How to build large knowledge graphs efficiently (LKGT) @ ISWC 2020

ISWC 2020 Tutorial: How to build large knowledge graphs efficiently (LKGT)

View the Project on GitHub STIInnsbruck/lkgt

How to build large knowledge graphs efficiently (LKGT)

ISWC 2020 Tutorial

Schedule:

November 2nd, 2020
Duration: half day (14:00-18:00 CET) All registered participants will receive the details regarding joining the online tutorial.

The tutorial will take about 3 hours. We reserve ~1 hour at the end for discussion and questions. Please join the tutorial-lkgt channel at ISWC2020 Slack workspace for the discussion session and communication regarding the tutorial.

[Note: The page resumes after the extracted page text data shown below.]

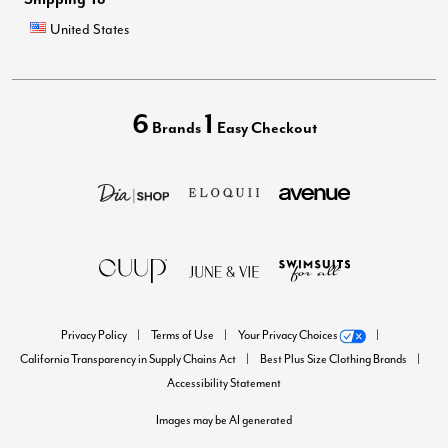
United States
6
1
Brands
Easy Checkout
Privacy Policy
Terms of Use
Your Privacy Choices
California Transparency in Supply Chains Act
Best Plus Size Clothing Brands
Accessibility Statement
Images may be AI generated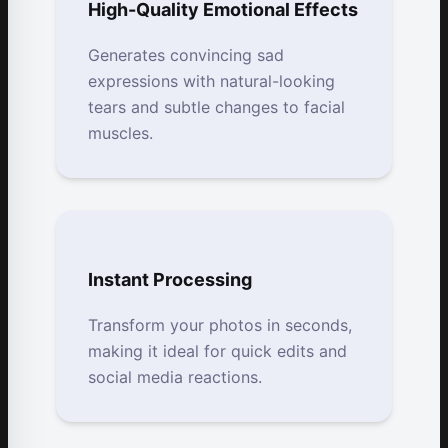
High-Quality Emotional Effects
Generates convincing sad
expressions with natural-looking
tears and subtle changes to facial
muscles.
Instant Processing
Transform your photos in seconds,
making it ideal for quick edits and
social media reactions.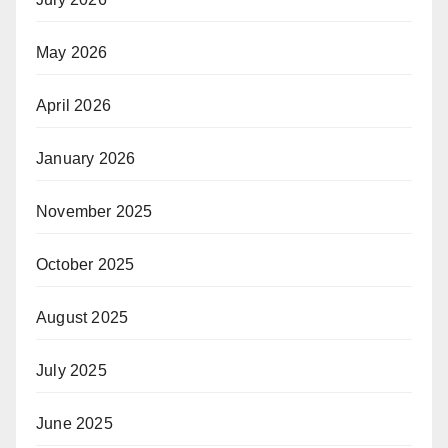
May 2026
April 2026
January 2026
November 2025
October 2025
August 2025
July 2025
June 2025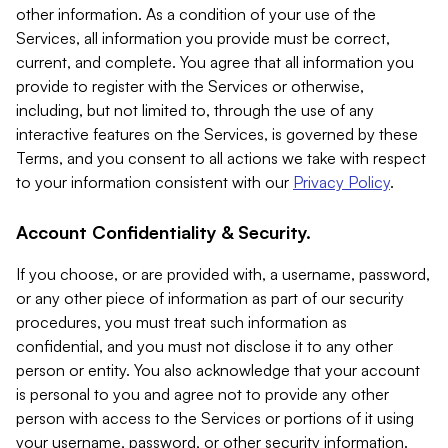
other information. As a condition of your use of the
Services, all information you provide must be correct,
current, and complete. You agree that all information you
provide to register with the Services or otherwise,
including, but not limited to, through the use of any
interactive features on the Services, is governed by these
Terms, and you consent to all actions we take with respect
to your information consistent with our
Privacy Policy
.
Account Confidentiality & Security.
If you choose, or are provided with, a username, password,
or any other piece of information as part of our security
procedures, you must treat such information as
confidential, and you must not disclose it to any other
person or entity. You also acknowledge that your account
is personal to you and agree not to provide any other
person with access to the Services or portions of it using
your username, password, or other security information.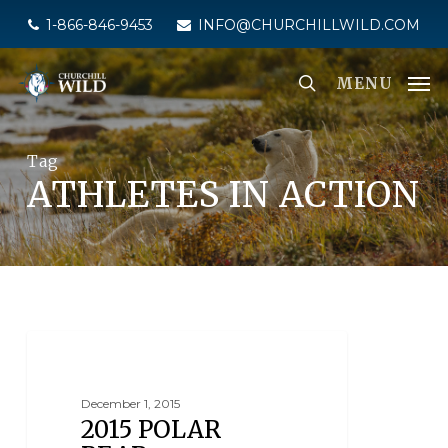
Skip
1-866-846-9453
INFO@CHURCHILLWILD.COM
to
main
MENU
content
Tag
ATHLETES IN ACTION
NEWS
December 1, 2015
2015 POLAR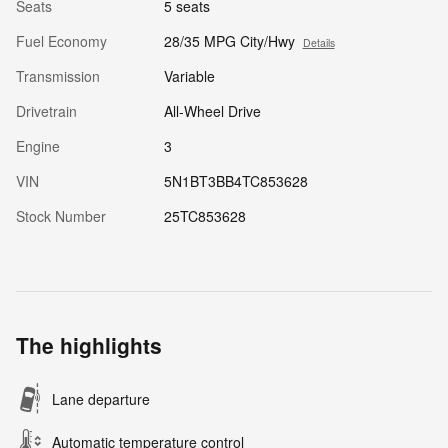
Seats
5 seats
Fuel Economy
28/35 MPG City/Hwy
Details
Transmission
Variable
Drivetrain
All-Wheel Drive
Engine
3
VIN
5N1BT3BB4TC853628
Stock Number
25TC853628
The highlights
Lane departure
Automatic temperature control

More information about the program can be found on the conference’s tutorial program website

Abstract

Building and hosting a Knowledge Graph requires some effort and a lot of experience in semantic technologies. Turning this Knowledge Graph into a useful resource for problem solving requires even more effort. An important consideration is to provide cost‐sensitive methods to build a Knowledge Graph that is a useful resource for various applications: “There are two main goals of Knowledge Graph refinement: (a) adding missing knowledge to the graph, i.e., completion, and (b) identifying wrong information in the graph, i.e. error detection.” (Paulheim et al. 2017) This tutorial is targeting the process from knowledge creation over knowledge hosting, knowledge curation to knowledge deployment - applied to a Knowledge Graph using schema.org and domain specific extensions of schema.org as an ontology. The tutorial will be based on a book the lecturers co-authored: “Knowledge Graphs - Methodology, Tools and Selected Use Cases” (Fensel et al. 2020) and is an extended and adapted version of a tutorial the lecturers gave at SEMANTICS2019 and Knowledge Graph Conference 2020.

Demo Instructions

Duke

We dockerized the Duke tool for you so you do not have to worry about the dependencies on your system. In order to use the dockerized demo:

Alternatively, you can use the docker build -t duke --f=Dockerfile_alt . command to build the image that gives you access to the linux shell, so you can play around with the tool more flexibly. If you use this option, you should run the tool as described in the Java instructions below.

with Java

For this option you would need Java installed on your computer. We have tested it with Java 8, but newer versions should also fine. If you are having issues with the dependencies, please consider running the Docker demo.

Domain Specification

A video that demonstrates the tools that work with domain specific patterns created with SHACL can be found online. Additionally, you can register to semantify.it and try everything yourself.

SHACL and ShEx Examples

Organizers

The presenters are experienced PhD students with several publications in the field. They also actively participate in a industry-funded project, MindLab, that aims to build a Knowledge Graph for the tourism domain to be consumed by conversational agents. Moreover, the presenters have teaching experience in the field, especially with courses like Semantic Web and Semantic Web Services.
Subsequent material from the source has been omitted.